Os senadores da comissão aprovaram requerimento de convite para que o servidor Luís Ricardo Miranda preste depoimento. A oitiva será nesta sexta-feira (25) e o deputado Luis Miranda também será ouvido.


Os parlamentares também aprovaram requerimento de convocação (modelo no qual a presença é obrigatória) do tenente-coronel Alex Lial Marinho, que seria um dos autores da pressão em benefício da Covaxin. A CPI também decidiu pela quebra de sigilo bancário, fiscal, telefônico e telemático de Lial Marinho


Denúncia grave (23.jun)

Presidente da CPI, o senador Omar Aziz (PSD-AM) afirmou que as denúncias de pressão e a possibilidade de que o presidente Jair Bolsonaro tenha tido conhecimento da situação talvez seja a denúncia mais grave recebida até aqui pela comissão


Bolsonaro manda PF investigar servidor e deputado (23.jun)


O presidente mandou a Polícia Federal investigar o deputado Luis Miranda e o irmão dele, Luis Ricardo Fernandes Miranda. O ministro da Secretaria-Geral, Onyx Lorenzoni, e Elcio Franco, assessor especial da Casa Civil e ex-secretário-executivo do Ministério da Saúde, foram escalados para fazer a defesa do presidente. Elcio é um dos 14 investigados pela CPI


Empresa diz que preço para Brasil segue tabela (23.jun)

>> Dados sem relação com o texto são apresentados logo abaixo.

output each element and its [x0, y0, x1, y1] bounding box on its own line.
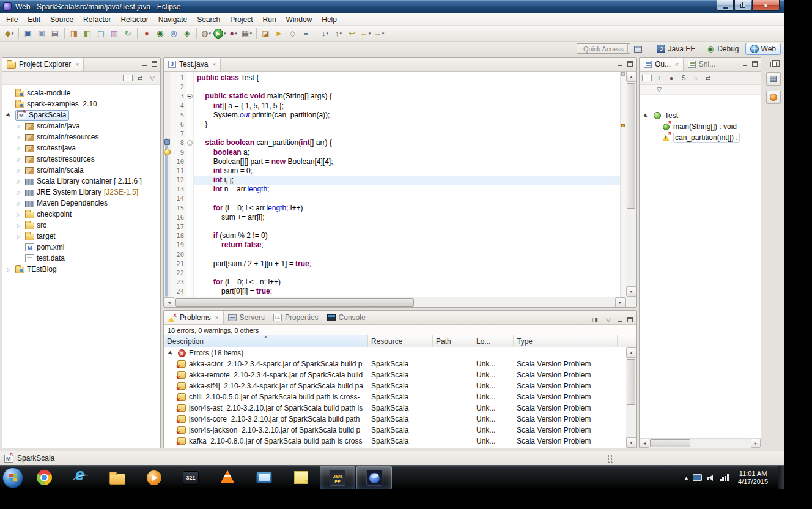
problems-group-row[interactable]: ▶Errors (18 items) [164, 347, 626, 359]
warning-mark[interactable] [621, 124, 625, 127]
toolbar-coverage-button[interactable]: ◍▾ [199, 27, 213, 40]
toolbar-refresh-button[interactable]: ↻ [121, 27, 135, 40]
toolbar-new-xml-file-button[interactable]: ◧ [81, 27, 94, 40]
code-text[interactable] [194, 83, 620, 92]
code-text[interactable] [194, 269, 620, 278]
toolbar-external-tools-button[interactable]: ◈ [180, 27, 194, 40]
maximize-view-button[interactable] [627, 317, 633, 322]
tab-project-explorer[interactable]: Project Explorer × [2, 58, 84, 71]
code-line[interactable]: 14 [164, 194, 620, 203]
fold-collapse-button[interactable] [186, 92, 194, 101]
problems-view-menu-button[interactable]: ▽ [603, 314, 613, 324]
toolbar-new-button[interactable]: ◆▾ [2, 27, 16, 40]
outline-hide-static-members-button[interactable]: S [679, 73, 688, 83]
taskbar-media-player-button[interactable] [136, 466, 172, 489]
taskbar-chrome-button[interactable] [26, 466, 62, 489]
code-line[interactable]: 10 Boolean[][] part = new Boolean[4][4]; [164, 157, 620, 166]
scrollbar-thumb[interactable] [627, 83, 635, 209]
explorer-item-pom-xml[interactable]: pom.xml [2, 242, 160, 253]
problem-row[interactable]: kafka_2.10-0.8.0.jar of SparkScala build… [164, 436, 626, 447]
code-line[interactable]: 11 int sum = 0; [164, 166, 620, 176]
quick-access-button[interactable]: Quick Access [577, 43, 630, 54]
perspective-java-ee[interactable]: Java EE [652, 43, 700, 55]
minimize-view-button[interactable] [618, 61, 623, 67]
close-tab-icon[interactable]: × [212, 61, 216, 68]
taskbar-remote-desktop-button[interactable] [246, 466, 282, 489]
problem-row[interactable]: json4s-jackson_2.10-3.2.10.jar of SparkS… [164, 425, 626, 436]
tab-snippets[interactable]: Sni... [684, 58, 720, 71]
toolbar-run-history-button[interactable]: ▦▾ [240, 27, 254, 40]
explorer-item-sparkscala[interactable]: ▶SparkScala [2, 110, 160, 121]
taskbar-movie-maker-321-button[interactable]: 321 [173, 466, 209, 489]
expander-collapsed-icon[interactable]: ▷ [15, 190, 23, 195]
code-text[interactable]: boolean a; [194, 148, 620, 157]
code-text[interactable]: if (sum % 2 != 0) [194, 231, 620, 240]
outline-item-main-string-void[interactable]: Smain(String[]) : void [640, 121, 761, 132]
editor-vertical-scrollbar[interactable]: ▲ ▼ [626, 72, 636, 297]
explorer-item-maven-dependencies[interactable]: ▷Maven Dependencies [2, 198, 160, 209]
explorer-item-src-main-scala[interactable]: ▷src/main/scala [2, 165, 160, 176]
problem-row[interactable]: json4s-core_2.10-3.2.10.jar of SparkScal… [164, 414, 626, 425]
scrollbar-thumb[interactable] [175, 298, 414, 307]
tray-display-icon[interactable] [693, 474, 702, 481]
code-line[interactable]: 13 int n = arr.length; [164, 185, 620, 194]
toolbar-next-annotation-button[interactable]: ↓▾ [319, 27, 332, 40]
explorer-link-with-editor-button[interactable]: ⇄ [135, 73, 145, 83]
toolbar-run-configurations-button[interactable]: ◎ [167, 27, 180, 40]
close-tab-icon[interactable]: × [75, 61, 79, 68]
scroll-down-button[interactable]: ▼ [626, 437, 637, 448]
scroll-up-button[interactable]: ▲ [626, 72, 637, 82]
toolbar-previous-annotation-button[interactable]: ↑▾ [332, 27, 345, 40]
code-text[interactable] [194, 250, 620, 259]
tab-test-java[interactable]: J Test.java × [164, 58, 221, 71]
code-line[interactable]: 18 if (sum % 2 != 0) [164, 231, 620, 240]
code-text[interactable]: int sum = 0; [194, 166, 620, 176]
warning-marker[interactable] [164, 148, 171, 157]
scrollbar-thumb[interactable] [627, 359, 635, 405]
taskbar-windows-explorer-button[interactable] [100, 466, 135, 489]
code-line[interactable]: 1public class Test { [164, 73, 620, 83]
task-marker-icon[interactable] [164, 139, 170, 145]
problem-row[interactable]: chill_2.10-0.5.0.jar of SparkScala build… [164, 392, 626, 403]
code-text[interactable]: public class Test { [194, 73, 620, 83]
scroll-up-button[interactable]: ▲ [626, 347, 637, 358]
close-window-button[interactable]: × [752, 0, 780, 11]
menu-edit[interactable]: Edit [23, 13, 45, 26]
toolbar-save-button[interactable]: ▣ [21, 27, 35, 40]
expander-expanded-icon[interactable]: ▶ [4, 110, 14, 120]
menu-refactor-2[interactable]: Refactor [116, 13, 153, 26]
code-line[interactable]: 16 sum += arr[i]; [164, 213, 620, 222]
scroll-right-button[interactable]: ► [615, 297, 626, 308]
tray-network-icon[interactable] [720, 474, 729, 481]
outline-sort-button[interactable]: ↕ [654, 73, 664, 83]
problem-row[interactable]: akka-actor_2.10-2.3.4-spark.jar of Spark… [164, 359, 626, 370]
menu-help[interactable]: Help [317, 13, 342, 26]
menu-navigate[interactable]: Navigate [153, 13, 192, 26]
menu-window[interactable]: Window [281, 13, 317, 26]
code-line[interactable]: 9 boolean a; [164, 148, 620, 157]
code-line[interactable]: 19 return false; [164, 240, 620, 250]
maximize-view-button[interactable] [152, 61, 157, 67]
tab-problems[interactable]: Problems× [164, 311, 224, 324]
taskbar-clock[interactable]: 11:01 AM 4/17/2015 [734, 470, 772, 486]
tab-console[interactable]: Console [323, 311, 370, 324]
code-text[interactable]: return false; [194, 240, 620, 250]
code-line[interactable]: 4 int[] a = { 1, 5, 11, 5 }; [164, 102, 620, 111]
taskbar-sticky-notes-button[interactable] [283, 466, 319, 489]
outline-hide-fields-button[interactable]: ● [666, 73, 676, 83]
problem-row[interactable]: json4s-ast_2.10-3.2.10.jar of SparkScala… [164, 403, 626, 414]
expander-expanded-icon[interactable]: ▶ [641, 111, 651, 121]
code-line[interactable]: 20 [164, 250, 620, 259]
tab-servers[interactable]: Servers [224, 311, 269, 324]
toolbar-scala-tool-button[interactable]: ● [140, 27, 153, 40]
minimize-window-button[interactable] [717, 0, 734, 11]
start-button[interactable] [0, 466, 26, 490]
code-line[interactable]: 3 public static void main(String[] args)… [164, 92, 620, 101]
toolbar-new-jsp-file-button[interactable]: ▥ [108, 27, 121, 40]
expander-collapsed-icon[interactable]: ▷ [15, 234, 23, 239]
explorer-item-checkpoint[interactable]: ▷checkpoint [2, 209, 160, 220]
code-text[interactable]: System.out.println(can_partition(a)); [194, 111, 620, 120]
toolbar-open-task-button[interactable]: ◇ [286, 27, 300, 40]
restore-minimized-views-button[interactable] [770, 62, 777, 67]
expander-collapsed-icon[interactable]: ▷ [15, 168, 23, 173]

A Precisa Medicamentos, representante no Brasil do laboratório indiano Bharat Biotech, afirmou que o preço de US$ 15 por dose da vacina oferecido ao governo segue tabela mundial e é o mesmo praticado com outros 13 países


Governistas dizem que Bolsonaro repassou suspeitas a Pazuello (24.jun)


Senadores governistas da CPI afirmaram que o presidente pediu que Pazuello verificasse as denúncias envolvendo a compra da Covaxin assim que teve contato com os indícios


'Acusação é arma que sobra' (24.jun)


Bolsonaro fustigou integrantes da CPI, repetiu que não há suspeitas de corrupção em seu governo e afirmou que a acusação sobre a vacina é a arma que sobra aos seus opositores. "Me acusam de quase tudo, até de comprar uma vacina que não chegou no Brasil. A acusação é a arma que sobra", disse o presidente na cidade de Pau de Ferros, no Rio Grande do Norte


'Foi o Ricardo Barros que o presidente falou' (25.jun)


Em depoimento à CPI da Covid, o deputado federal Luis Miranda (DEM-DF), que é irmão do servidor do Ministério da Saúde Luis Ricardo Miranda, afirmou ter alertado Bolsonaro. "A senhora também sabe que foi o Ricardo Barros que o presidente falou", disse o parlamentar à senadora Simone Tebet (MDB-MS). Segundo ele, Bolsonaro afirmou: "Vocês sabem quem é, né? Sabem que ali é foda. Se eu mexo nisso aí, você já viu a merda que vai dar, né? Isso é fulano. Vocês sabem que é fulano"


Governo suspende contrato com a Covaxin (29.jun)

Praticamente três meses depois da data em que os irmãos Miranda teriam alertado o presidente sobre possíveis irregularidades, o Ministério da Saúde decidiu suspender o contrato com a Precisa Medicamentos para obter 20 milhões de doses da Covaxin. Segundo membros da pasta, a decisão foi pela suspensão até que haja novo parecer sobre o caso. A pasta, porém, já avalia a possibilidade de cancelar o contrato.